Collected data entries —

____________________

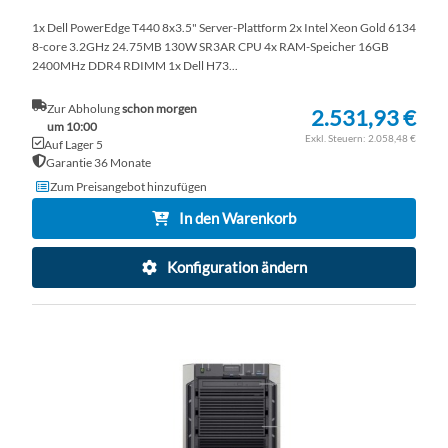
1x Dell PowerEdge T440 8x3.5" Server-Plattform 2x Intel Xeon Gold 6134
8-core 3.2GHz 24.75MB 130W SR3AR CPU 4x RAM-Speicher 16GB
2400MHz DDR4 RDIMM 1x Dell H73...
Zur Abholung
schon morgen
2.531,93 €
um 10:00
2.058,48 €
Auf Lager 5
Garantie 36 Monate
Zum Preisangebot hinzufügen
In den Warenkorb
Konfiguration ändern
ZU
WU
ZU
HI
VE
HI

____________________

Task — Print the line containing "8-core 3.2GHz 24.75MB" and every line after it to the end of the records above, exactly as written, and nothing else.

Result of this exercise —
8-core 3.2GHz 24.75MB 130W SR3AR CPU 4x RAM-Speicher 16GB
2400MHz DDR4 RDIMM 1x Dell H73...
Zur Abholung
schon morgen
2.531,93 €
um 10:00
2.058,48 €
Auf Lager 5
Garantie 36 Monate
Zum Preisangebot hinzufügen
In den Warenkorb
Konfiguration ändern
ZU
WU
ZU
HI
VE
HI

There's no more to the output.